Hoje de manhã, António Costa disse ter o dever de "assegurar aquilo que é fundamental, que é a unidade e a coesão futura do PS".

Durante um discurso de mais de meia hora, António José Seguro retomou a temática da "promiscuidade entre a política e os negócios", por entender que é uma das razões que leva os portugueses a afastarem-se da política.

"Tem de haver uma fronteira nítida entre a política e os negócios. E essa fronteira connosco será cada vez mais nítida, porque é isso que ajuda a restabelecer a confiança dos portugueses na política e na forma de fazer política em Portugal", frisou.

Este assunto tinha sido abordado no debate televisivo de terça-feira, entre António José Seguro e António Costa, tendo o moderador pedido ao secretário-geral socialista para esclarecer as suas referências ao setor invisível da sociedade portuguesa dos interesses, que está nos partidos do poder e que no caso do PS estará de forma geral a apoiar a candidatura do presidente da Câmara de Lisboa.

António José Seguro apontou então Nuno Godinho de Matos, que exerceu as funções de administrador do Banco Espírito Santo e que foi advogado da firma germânica "Ferrostaal", vendedora dos submarinos ao Estado Português, que apoiou o candidato do PSD nas últimas autárquicas em Oeiras, mas que, nas eleições primárias do PS, na qualidade de porta-voz de um grupo de fundadores do partido, manifestou apoio a António Costa.

Em Resende, António José Seguro disse que a existência de uma "fronteira nítida entre a política e os negócios" não é um critério que o PS impõe só aos outros partidos.

"Para sermos sérios os critérios impõem-se para todos, para os nossos e para os dos outros partidos.

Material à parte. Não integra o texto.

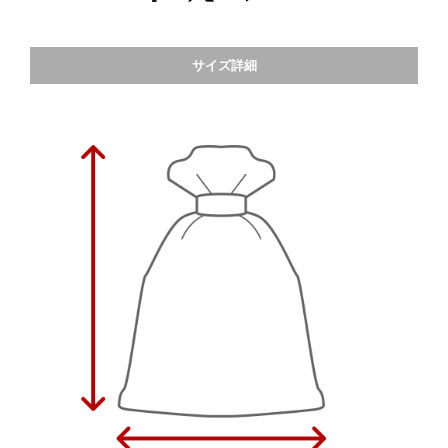
サイズ詳細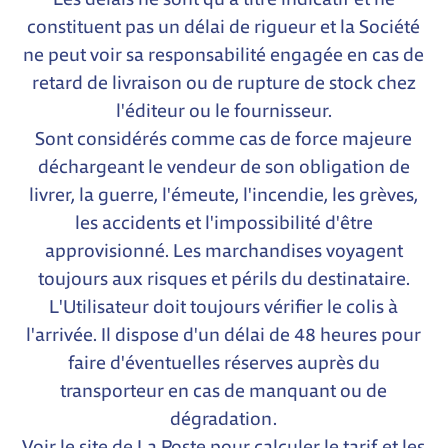
constituent pas un délai de rigueur et la Société
ne peut voir sa responsabilité engagée en cas de
retard de livraison ou de rupture de stock chez
l'éditeur ou le fournisseur.
Sont considérés comme cas de force majeure
déchargeant le vendeur de son obligation de
livrer, la guerre, l'émeute, l'incendie, les grèves,
les accidents et l'impossibilité d'être
approvisionné. Les marchandises voyagent
toujours aux risques et périls du destinataire.
L'Utilisateur doit toujours vérifier le colis à
l'arrivée. Il dispose d'un délai de 48 heures pour
faire d'éventuelles réserves auprès du
transporteur en cas de manquant ou de
dégradation.
Voir le site de La Poste pour calculer le tarif et les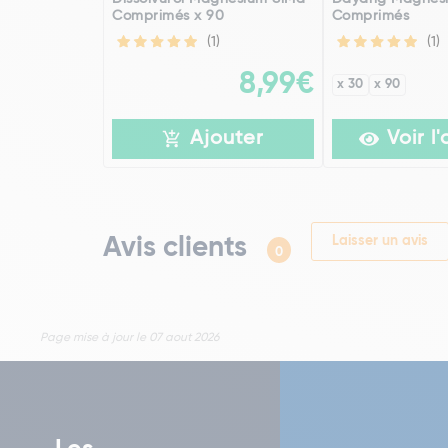
Comprimés x 90
Comprimés
(1)
(1)
8,99€
x 30
x 90
Ajouter
Voir l'
Avis clients
Laisser un avis
0
Page mise à jour le 07 aout 2026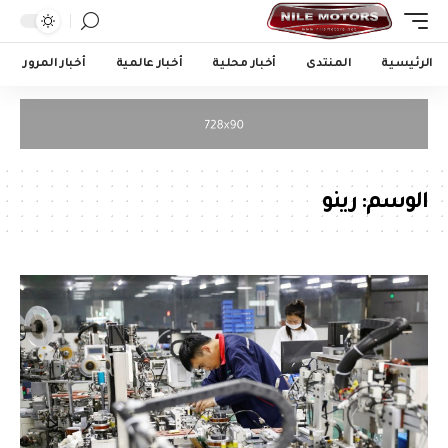
الرئيسية
المنتدى
أخبار محلية
أخبار عالمية
أخبار المرور
الوسم:
رينو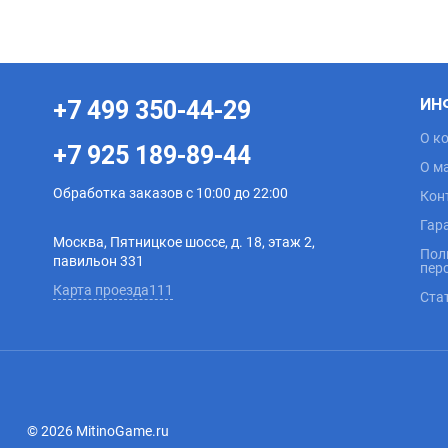
ИН
+7 499 350-44-29
О к
+7 925 189-89-44
О м
Обработка заказов с 10:00 до 22:00
Кон
Гар
Москва, Пятницкое шоссе, д. 18, этаж 2,
Пол
павильон 331
пер
Карта проезда111
Ста
© 2026 MitinoGame.ru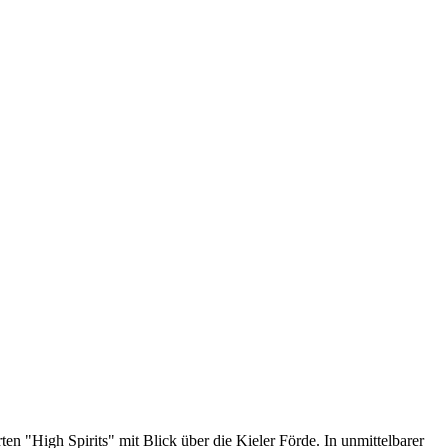
n "High Spirits" mit Blick über die Kieler Förde. In unmittelbarer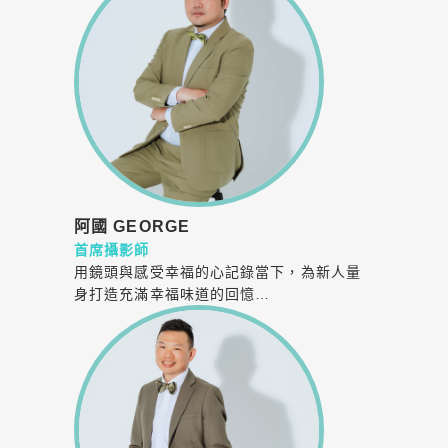
阿國 GEORGE
首席攝影師
用鏡頭與感受幸福的心記錄當下，為新人量
身打造充滿幸福味道的回憶…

Mais, temos de ser sempre mais exigentes dentro da nossa casa para merecermos a confiança e o crédito de todo o povo português", frisou.

Depois de ter ouvido queixas dos autarcas que falaram antes de si sobre o encerramento de serviços públicos, António José Seguro garantiu que não desistiu do interior do país.

"O interior é bonito, tem um património fantástico, tem gente trabalhadora, há inteligência, há competência, o que faltam são oportunidades, designadamente de emprego", considerou, comprometendo-se a "criar um sistema fiscal mais amigo do investimento no interior".

O candidato do PS a primeiro-ministro prometeu também trabalhar com as câmaras municipais e as Juntas de Freguesia e voltou às críticas a António Costa.

"Ao contrário do nosso opositor interno, nunca me ouvirão dizer que as freguesias com menos de mil habitantes são para extinguir", afirmou, exemplificando que, se assim fosse, no concelho de Resende, das onze freguesias existentes, ficariam apenas quatro.

Na sua opinião, só "quem vive em Lisboa e não conhece o país pode dizer disparates desta natureza".

"Mas quem, como nós, vive no interior e conhece o interior sabe que não pode aceitar propostas destas", acrescentou.